● **Task requirements**:
Determine how many lines in the entries below contain "Stamina", and output only that number.

● **Records provided**:
.....

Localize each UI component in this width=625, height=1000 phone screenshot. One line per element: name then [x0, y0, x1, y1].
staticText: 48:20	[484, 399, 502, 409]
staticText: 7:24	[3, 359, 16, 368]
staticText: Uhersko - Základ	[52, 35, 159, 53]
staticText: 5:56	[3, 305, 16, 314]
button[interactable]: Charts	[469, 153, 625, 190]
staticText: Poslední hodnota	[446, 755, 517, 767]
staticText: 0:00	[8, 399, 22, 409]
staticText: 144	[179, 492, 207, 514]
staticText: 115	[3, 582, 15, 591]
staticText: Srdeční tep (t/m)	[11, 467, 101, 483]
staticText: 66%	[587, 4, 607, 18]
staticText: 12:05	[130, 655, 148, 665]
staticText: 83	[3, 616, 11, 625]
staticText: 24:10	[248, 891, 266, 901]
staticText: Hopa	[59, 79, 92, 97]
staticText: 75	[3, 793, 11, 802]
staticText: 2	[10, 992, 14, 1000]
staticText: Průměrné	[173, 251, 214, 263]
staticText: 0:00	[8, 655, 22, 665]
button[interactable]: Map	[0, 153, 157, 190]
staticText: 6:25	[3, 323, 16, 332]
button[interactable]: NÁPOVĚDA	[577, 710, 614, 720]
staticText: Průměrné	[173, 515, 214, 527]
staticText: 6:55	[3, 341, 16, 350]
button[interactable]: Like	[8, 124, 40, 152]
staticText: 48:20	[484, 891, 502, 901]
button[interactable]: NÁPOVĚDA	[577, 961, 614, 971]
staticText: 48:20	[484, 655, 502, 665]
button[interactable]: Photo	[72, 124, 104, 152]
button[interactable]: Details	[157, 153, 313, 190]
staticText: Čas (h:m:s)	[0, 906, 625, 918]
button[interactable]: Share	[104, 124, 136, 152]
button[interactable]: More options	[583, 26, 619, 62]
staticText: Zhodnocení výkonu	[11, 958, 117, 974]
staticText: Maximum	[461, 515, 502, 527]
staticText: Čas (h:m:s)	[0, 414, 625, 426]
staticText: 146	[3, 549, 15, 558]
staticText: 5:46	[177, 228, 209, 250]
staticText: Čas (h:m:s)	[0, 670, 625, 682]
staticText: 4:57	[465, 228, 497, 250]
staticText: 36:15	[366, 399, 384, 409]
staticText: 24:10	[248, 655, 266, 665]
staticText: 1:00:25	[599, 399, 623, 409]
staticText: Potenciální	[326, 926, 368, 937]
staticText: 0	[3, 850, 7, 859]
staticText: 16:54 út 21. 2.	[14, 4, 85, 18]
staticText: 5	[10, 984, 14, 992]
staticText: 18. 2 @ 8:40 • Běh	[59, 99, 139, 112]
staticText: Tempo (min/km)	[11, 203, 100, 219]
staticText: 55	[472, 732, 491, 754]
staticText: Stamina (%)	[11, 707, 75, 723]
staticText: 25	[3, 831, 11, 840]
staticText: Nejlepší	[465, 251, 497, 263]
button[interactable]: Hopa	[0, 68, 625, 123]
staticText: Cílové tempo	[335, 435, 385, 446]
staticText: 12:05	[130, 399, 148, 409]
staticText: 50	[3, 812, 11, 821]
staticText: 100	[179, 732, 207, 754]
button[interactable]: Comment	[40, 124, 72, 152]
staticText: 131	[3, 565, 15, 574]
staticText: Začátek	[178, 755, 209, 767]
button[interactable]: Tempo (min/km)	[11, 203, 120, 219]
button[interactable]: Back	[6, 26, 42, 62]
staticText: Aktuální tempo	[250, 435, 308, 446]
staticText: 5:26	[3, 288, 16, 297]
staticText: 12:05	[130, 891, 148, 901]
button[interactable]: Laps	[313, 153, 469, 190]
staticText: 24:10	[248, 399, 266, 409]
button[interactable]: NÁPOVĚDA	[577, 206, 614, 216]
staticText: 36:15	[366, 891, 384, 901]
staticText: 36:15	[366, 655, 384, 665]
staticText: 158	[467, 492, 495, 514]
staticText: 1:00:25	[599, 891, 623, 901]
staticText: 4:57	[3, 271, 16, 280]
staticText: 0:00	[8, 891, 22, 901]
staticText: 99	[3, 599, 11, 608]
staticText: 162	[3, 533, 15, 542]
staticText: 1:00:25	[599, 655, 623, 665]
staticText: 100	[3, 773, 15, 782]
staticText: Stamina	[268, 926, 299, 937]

.....

● **Answer to the problem**:
2